Former NBA commissioner, David Stern, died this week at the age of 77.

A lawyer and businessman by trade, Stern was acting commissioner of the NBA from 1984 to 2014, and during that time he faced many milestones and crises. His greatest accomplishment was standing by Los Angeles Lakers icon Magic Johnson when he announced he was living with HIV in 1991.

At the time, HIV treatment was not as sophisticated as it is today. Much of the public continued to believe the virus was a death sentence, including Stern himself.

“Everyone [thought Johnson would die],” Stern told amfAR in 2016. “That was the nature of HIV/AIDS in this country at the time. I didn’t think about what next steps to take until I hung up.”

Johnson was a trailblazing player in the 1990s. As USA Today noted in an opinion piece about Stern and Johnson, the player was “one of the game’s most popular and marketable players who helped rescue the NBA in the 1980s.”

Instead of distancing himself from Johnson after he came out poz, Stern chose to stand by him. As a result, he gave Johnson a much higher platform to speak about HIV, which drastically helped reduce stigma and jumpstart a new conversation about treatment.

In fact, Stern hired lead HIV researcher Dr. David Rogers to help educate the NBA.

“I learned things that I never thought I would have to know, such as the possibility of HIV passing through fluids, open sores, to get confident that we were proceeding in an intelligent way,” Stern said to amfAR. “Somewhere along the line, we realized that this was an opportunity to educate the world and to calm down the fear that anyone with HIV should be treated like a leper.”

Stern added, “I remember I became more fascinated by Magic’s T-cell count than the score of any game that was being played.”

Johnson’s health improved immensely in the months following his coming out, and fans voted him to play in the 1992 All-Star Game, though some players continued to perpetuate HIV stigma and fought against it, assuming that they’d contract HIV themselves if the NBA allowed Johnson to play.
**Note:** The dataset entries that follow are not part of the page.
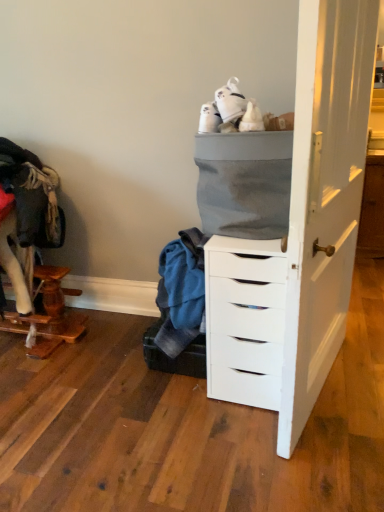 Find the location of a particular element. The image size is (384, 512). free space to the left of white matte chest of drawers at center is located at coordinates (140, 391). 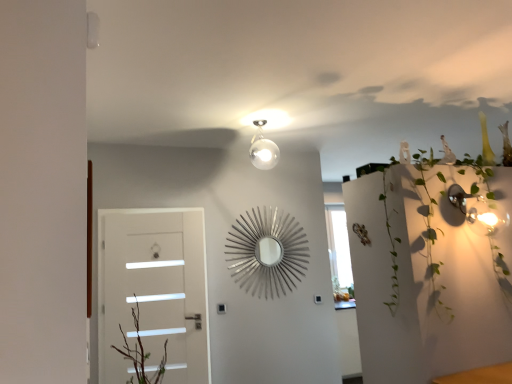 Question: From the image's perspective, is white glossy door at left located above or below green leafy plant at upper right?

Choices:
 (A) above
 (B) below

Answer: (B)

Question: Considering their positions, is white glossy door at left located in front of or behind green leafy plant at upper right?

Choices:
 (A) front
 (B) behind

Answer: (B)

Question: In terms of width, does white glossy door at left look wider or thinner when compared to green leafy plant at upper right?

Choices:
 (A) wide
 (B) thin

Answer: (B)

Question: Is point (510, 294) closer or farther from the camera than point (143, 253)?

Choices:
 (A) closer
 (B) farther

Answer: (A)

Question: Is green leafy plant at upper right wider or thinner than white glossy door at left?

Choices:
 (A) wide
 (B) thin

Answer: (A)

Question: Considering the positions of green leafy plant at upper right and white glossy door at left in the image, is green leafy plant at upper right bigger or smaller than white glossy door at left?

Choices:
 (A) small
 (B) big

Answer: (B)

Question: From a real-world perspective, is green leafy plant at upper right above or below white glossy door at left?

Choices:
 (A) below
 (B) above

Answer: (B) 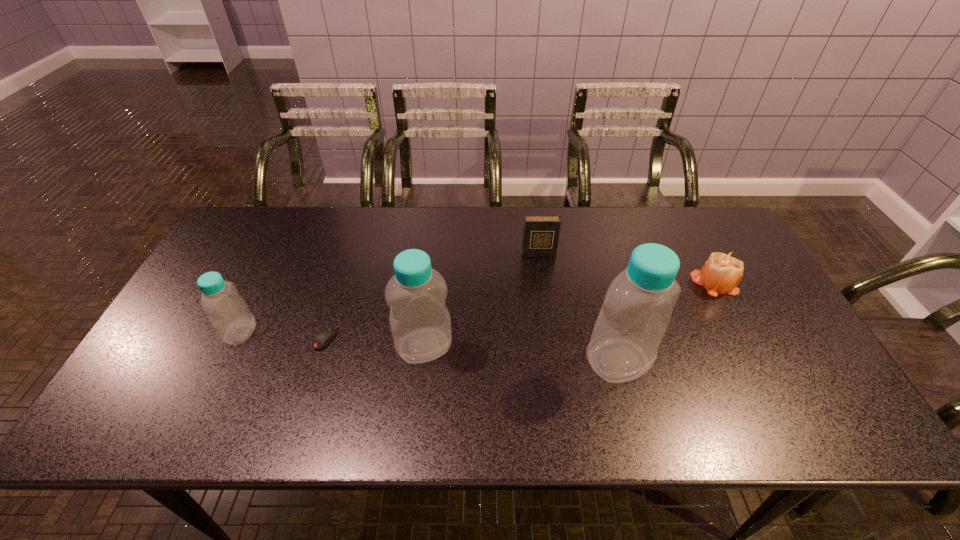 Identify the location of the leftmost bottle. (231, 318).

Identify the location of the leftmost object. This screenshot has width=960, height=540. (231, 318).

Identify the location of the second shortest bottle. The height and width of the screenshot is (540, 960). (420, 323).

Locate an element on the screen. Image resolution: width=960 pixels, height=540 pixels. the second bottle from left to right is located at coordinates (420, 323).

This screenshot has width=960, height=540. Identify the location of the rightmost bottle. (637, 309).

Find the location of a particular element. The image size is (960, 540). diary is located at coordinates (541, 233).

In order to click on the farthest object in this screenshot , I will do `click(541, 233)`.

Locate an element on the screen. Image resolution: width=960 pixels, height=540 pixels. the shortest object is located at coordinates click(x=322, y=339).

Locate an element on the screen. computer mouse is located at coordinates (322, 339).

Identify the location of the rightmost object. This screenshot has height=540, width=960. (722, 272). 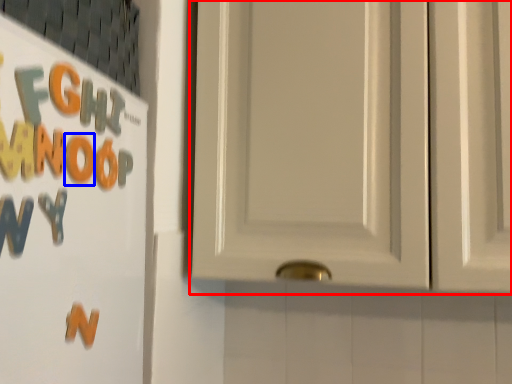 Question: Which point is further to the camera, door (highlighted by a red box) or letter (highlighted by a blue box)?

Choices:
 (A) door
 (B) letter

Answer: (A) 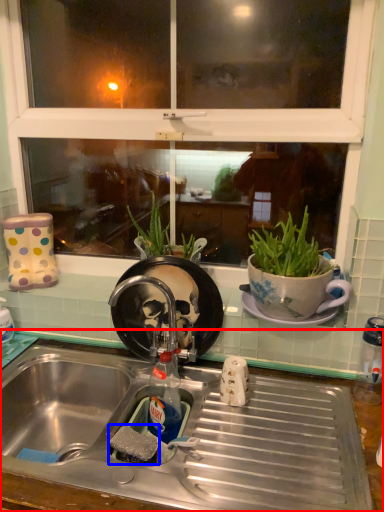 Question: Which object appears closest to the camera in this image, desk (highlighted by a red box) or food (highlighted by a blue box)?

Choices:
 (A) desk
 (B) food

Answer: (A) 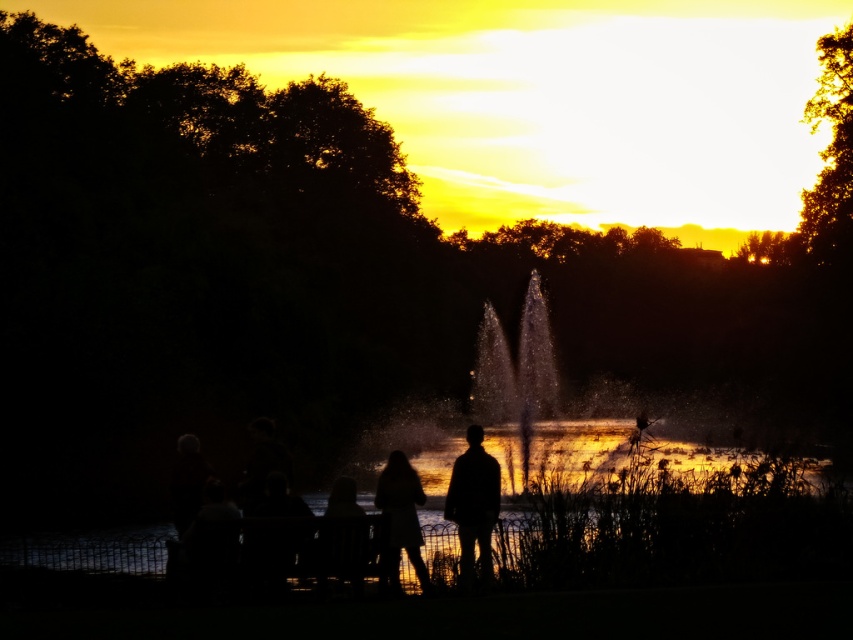 Question: Which point is closer to the camera?

Choices:
 (A) silhouette hair at center
 (B) silhouette fabric person at lower center
 (C) silhouette figure at center

Answer: (B)

Question: Can you confirm if silhouette hair at center is positioned below silhouette fabric person at lower center?

Choices:
 (A) yes
 (B) no

Answer: (B)

Question: Does silhouette hair at center have a smaller size compared to silhouette fabric person at lower center?

Choices:
 (A) yes
 (B) no

Answer: (B)

Question: Is silhouette figure at center wider than silhouette fabric person at lower center?

Choices:
 (A) yes
 (B) no

Answer: (A)

Question: Among these objects, which one is farthest from the camera?

Choices:
 (A) silhouette hair at center
 (B) silhouette figure at center
 (C) silhouette fabric person at lower center

Answer: (A)

Question: Which point appears closest to the camera in this image?

Choices:
 (A) (335, 500)
 (B) (398, 529)

Answer: (A) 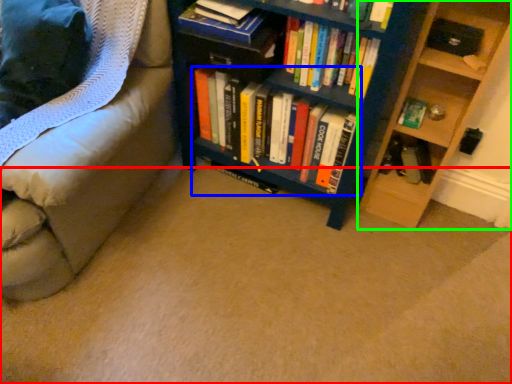 Question: Based on their relative distances, which object is farther from plain (highlighted by a red box)? Choose from book (highlighted by a blue box) and shelf (highlighted by a green box).

Choices:
 (A) book
 (B) shelf

Answer: (B) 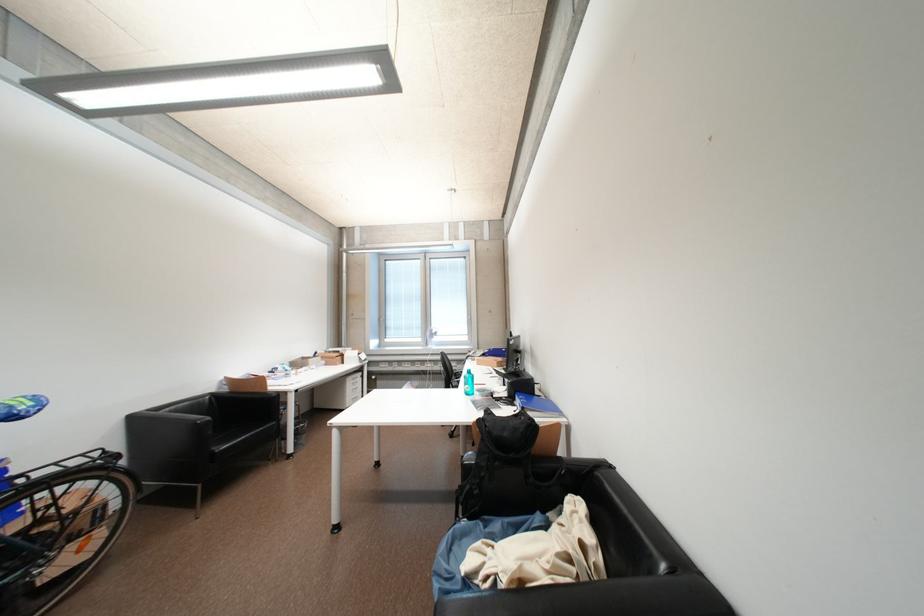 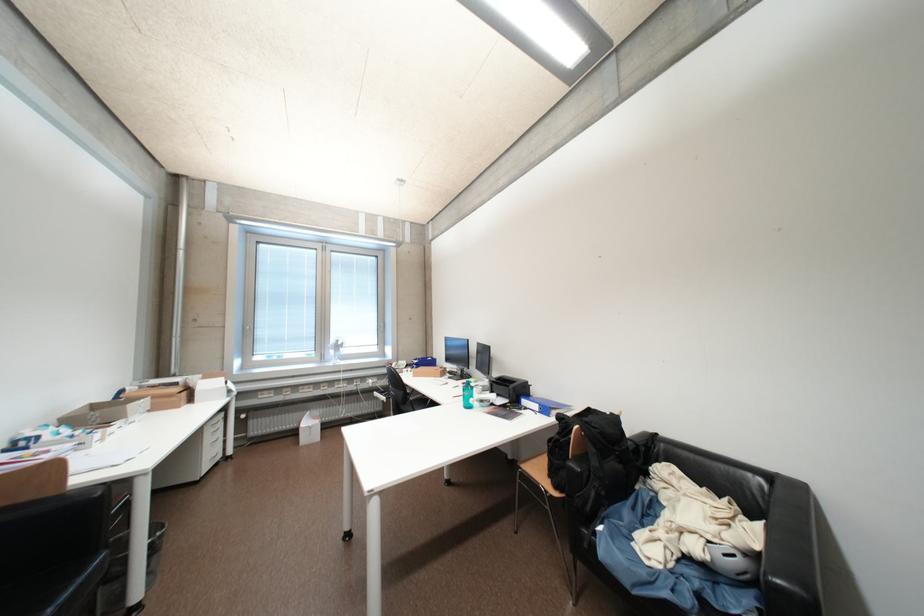 The point at [346,354] is marked in the first image. Where is the corresponding point in the second image?

(184, 386) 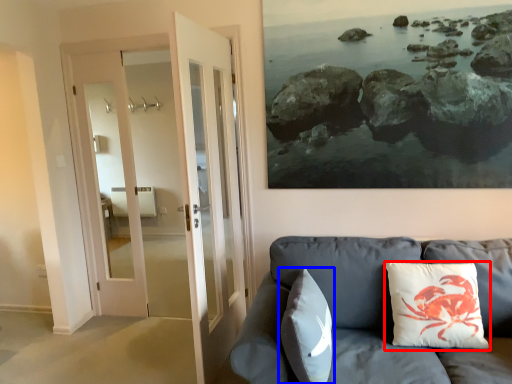 Question: Which of the following is the closest to the observer, pillow (highlighted by a red box) or pillow (highlighted by a blue box)?

Choices:
 (A) pillow
 (B) pillow

Answer: (B) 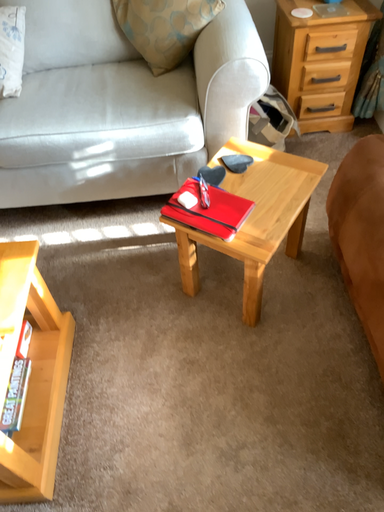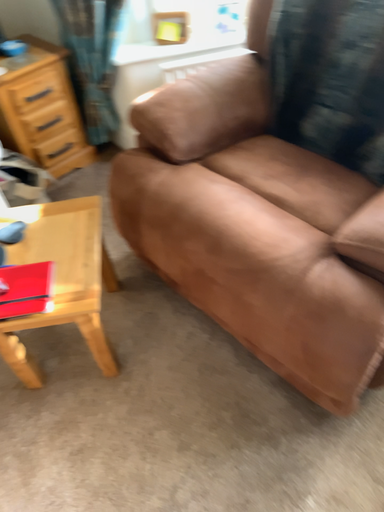 Question: Which way did the camera rotate in the video?

Choices:
 (A) rotated left
 (B) rotated right

Answer: (B) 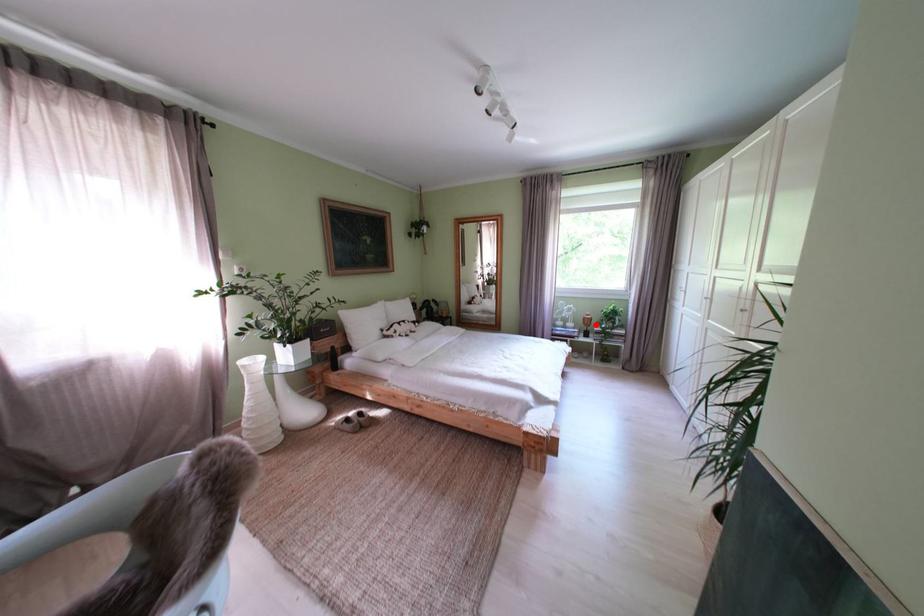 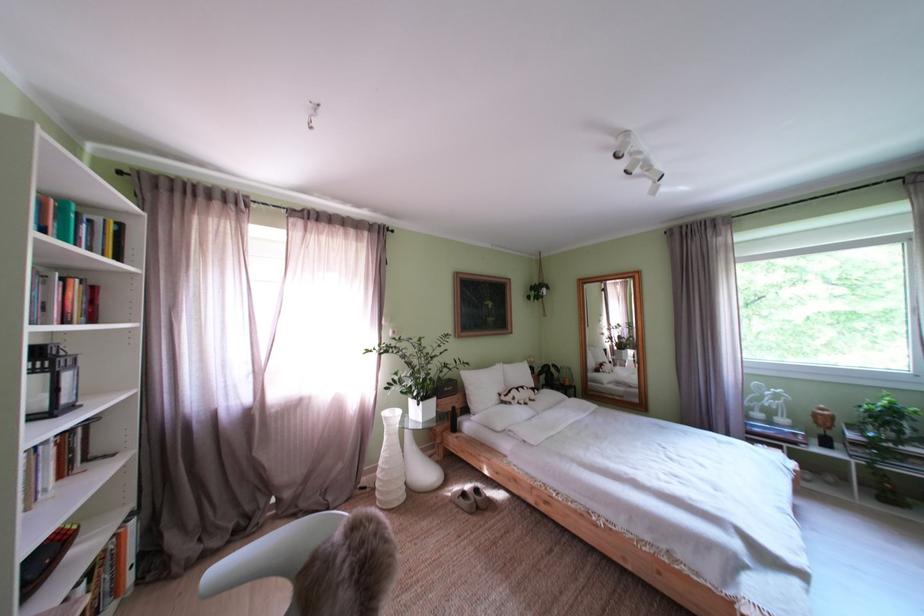 Find the pixel in the second image that matches the highlighted location in the first image.

(825, 419) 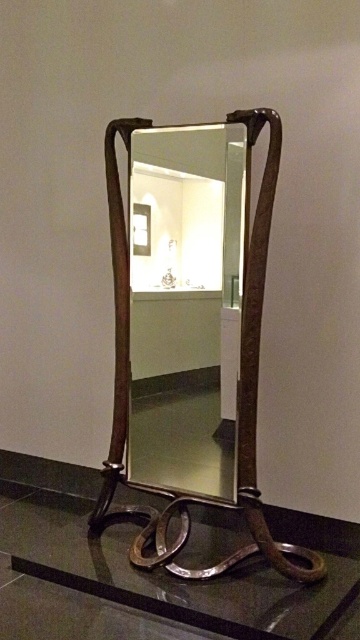 Question: Which of the following is the farthest from the observer?

Choices:
 (A) transparent glass table at lower center
 (B) polished wood mirror at center

Answer: (B)

Question: Among these objects, which one is nearest to the camera?

Choices:
 (A) polished wood mirror at center
 (B) transparent glass table at lower center

Answer: (B)

Question: Is polished wood mirror at center to the right of transparent glass table at lower center from the viewer's perspective?

Choices:
 (A) no
 (B) yes

Answer: (B)

Question: Which point is farther to the camera?

Choices:
 (A) polished wood mirror at center
 (B) transparent glass table at lower center

Answer: (A)

Question: Is polished wood mirror at center above transparent glass table at lower center?

Choices:
 (A) yes
 (B) no

Answer: (A)

Question: Does polished wood mirror at center appear on the left side of transparent glass table at lower center?

Choices:
 (A) yes
 (B) no

Answer: (B) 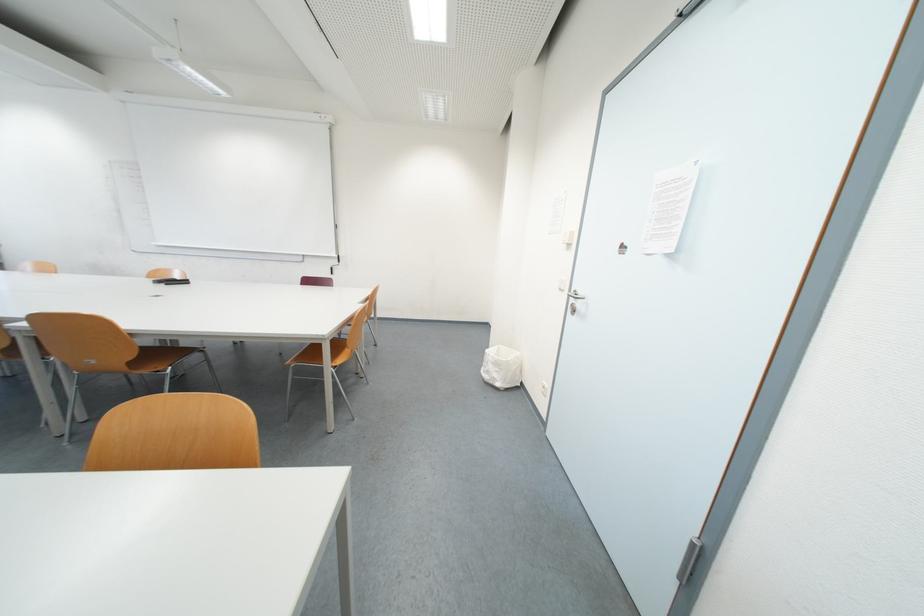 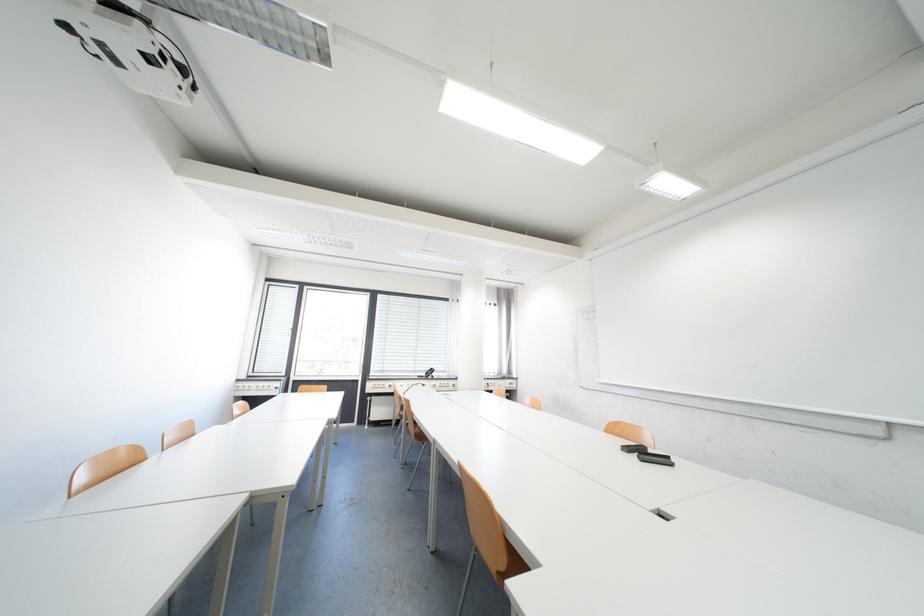 Where in the second image is the point corresponding to [180,283] from the first image?

(652, 454) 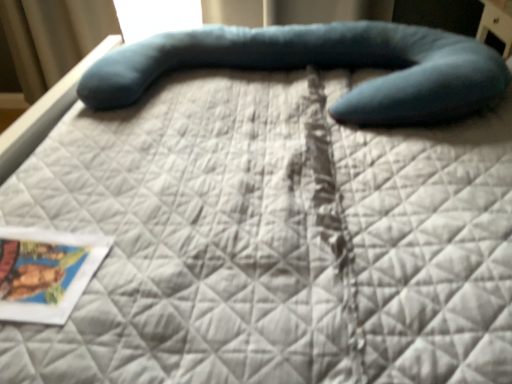 Question: Is teal fabric bean bag chair at center positioned beyond the bounds of matte paper postcard at lower left?

Choices:
 (A) yes
 (B) no

Answer: (A)

Question: Is teal fabric bean bag chair at center not near matte paper postcard at lower left?

Choices:
 (A) yes
 (B) no

Answer: (B)

Question: Could you tell me if teal fabric bean bag chair at center is facing matte paper postcard at lower left?

Choices:
 (A) no
 (B) yes

Answer: (A)

Question: Does teal fabric bean bag chair at center have a greater width compared to matte paper postcard at lower left?

Choices:
 (A) yes
 (B) no

Answer: (A)

Question: Is matte paper postcard at lower left inside teal fabric bean bag chair at center?

Choices:
 (A) no
 (B) yes

Answer: (A)

Question: Considering the relative sizes of teal fabric bean bag chair at center and matte paper postcard at lower left in the image provided, is teal fabric bean bag chair at center taller than matte paper postcard at lower left?

Choices:
 (A) no
 (B) yes

Answer: (B)

Question: Can you confirm if matte paper postcard at lower left is positioned to the left of teal fabric bean bag chair at center?

Choices:
 (A) no
 (B) yes

Answer: (B)

Question: Is matte paper postcard at lower left in contact with teal fabric bean bag chair at center?

Choices:
 (A) no
 (B) yes

Answer: (A)

Question: Can you confirm if matte paper postcard at lower left is shorter than teal fabric bean bag chair at center?

Choices:
 (A) yes
 (B) no

Answer: (A)

Question: From a real-world perspective, is matte paper postcard at lower left over teal fabric bean bag chair at center?

Choices:
 (A) no
 (B) yes

Answer: (A)

Question: Can you confirm if matte paper postcard at lower left is smaller than teal fabric bean bag chair at center?

Choices:
 (A) yes
 (B) no

Answer: (A)

Question: Is matte paper postcard at lower left oriented away from teal fabric bean bag chair at center?

Choices:
 (A) yes
 (B) no

Answer: (B)

Question: From the image's perspective, relative to matte paper postcard at lower left, is teal fabric bean bag chair at center above or below?

Choices:
 (A) below
 (B) above

Answer: (B) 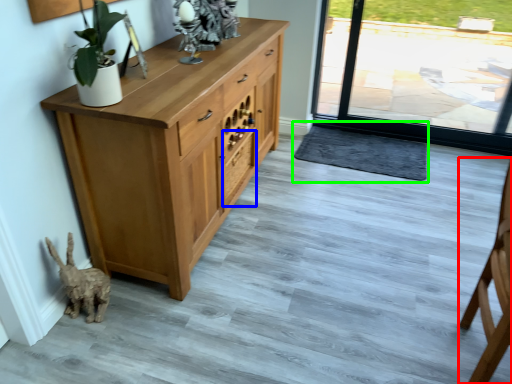 Question: Which object is positioned closest to chair (highlighted by a red box)? Select from drawer (highlighted by a blue box) and doormat (highlighted by a green box).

Under the leadership of Stern, doctors visited teams and started educating players as well as investors about HIV, particularly how it’s transmitted. That in itself helped to redirect concerns both internally and publicly.

“I work for what I believe is in the best interest of all the owners," Stern told ESPN in an interview. "There are times when a particular owner or team has a different view. When events are fast-moving, I have to do what is best for the league. For the most part, the owners took our lead."

Johnson would go on to play in that All-Star Game, as well as the U.S. Dream Team at the 1992 Barcelona Olympics. He came back to the NBA in 1995 and played 32 games before retiring for good, reports USA Today.

As a result of Stern’s support for Johnson during this incredible time in history, a wider dialogue about HIV efforts followed, one that reverberates even today.